The next morning, before breakfast, before coffee even, I was out on the lake, sun over the shoulder, to capture this image. Loon chicks leave the nest right after hatching, and swim close alongside or ride on the parents back from the start. Knowing from prior years that these loons tolerate a fairly close approach, I chose the Canon 5D II instead of my 7D, for maximum resolution, along with the 500mm f/4 to retain a decent working distance and the trademark super-tele blurred background. I love shooting from a kayak for its low angle, and I rest the lens on the foredeck to get as low as I can. I was fortunate that the loon parent repeatedly dove and returned with small aquatic insects, giving me repeated chances for stellar images of the magical scene.

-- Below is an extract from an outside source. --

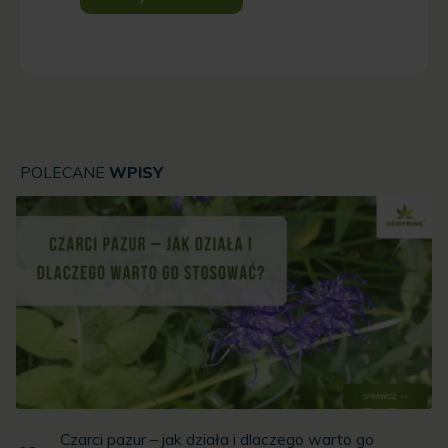
POLECANE
WPISY
Czarci pazur – jak działa i dlaczego warto go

Toleak Point Gulls at Sunset: I was out at Toleak Point in Olympic National Park on a three-day coastal sea kayak trip in August. I brought my 500mm f/4 lens and tripod, which I used to frame this offshore sea stack in the setting sun. The sea stack is striking, but it’s infrequently photographed because it requires both a long lens and an arduous hike in. The coastal trail to get here is nine miles of mostly sand beach, plus several difficult sand ladders around headlands. To arrive here kayaking is also about nine miles, starting from La Push, but it’s an open ocean, advance-paddlers-only, seascape. For this image, the 500mm lens narrowed the field-of-view to just the appealing red part of the sky. The Gulls, mostly Glaucous-winged juveniles or non-breeders, were a bonus as they lifted briefly from the beach, taking off due to some late-arriving backpackers. I love the big sun and the red sky, but without the gulls it would be just another stock photo.
Tufted Puffin in Ocean Swell: On the same Toleak trip, in the morning I paddled out from the Point to a nearby sea stack and found Tufted Puffins flying in and out overhead. Puffins nest on a few of the sea stacks and offshore islands on the Washington coast. They’re quite particular about their choice for a home: they need a high launch platform, and they need sod for tunneling out a nest. Tufted Puffins dig a burrow several feet into a hillside. Then—since they’re shaped like a football—on take-off they drop 50 or more feet before gaining enough speed to level off, let alone climb. So photographing them at the nest—even with a 500mm lens—is dot-wildlife-photography when on the water. For flight photography, a Puffin flies fast and straight and turns in huge arcs. Though that adds some predictability, it’s also tough shot from a kayak.
I decided my best bet for a photo was to capture them floating on the water. After paddling perhaps a ½ mile out to sea, I began seeing an occasional Puffin on the surface, catching a breath between dives. Of course, this is the Pacific Ocean. Ocean swell and photography with a long lens aren’t exactly a match. It’s not possible to rest the long lens on a deck bag, like it is on a calm lake or a protected bay. I handheld the camera with my elbows jammed into my PFD, and I used my torso as a shock absorber. The image-stabilized lens helped tremendously. A windless sea was also key, reducing salt-water splash and making the rolling swell manageable. Everything came together on this morning. A Puffin surfaced, nearby and front lit, and I got the shot.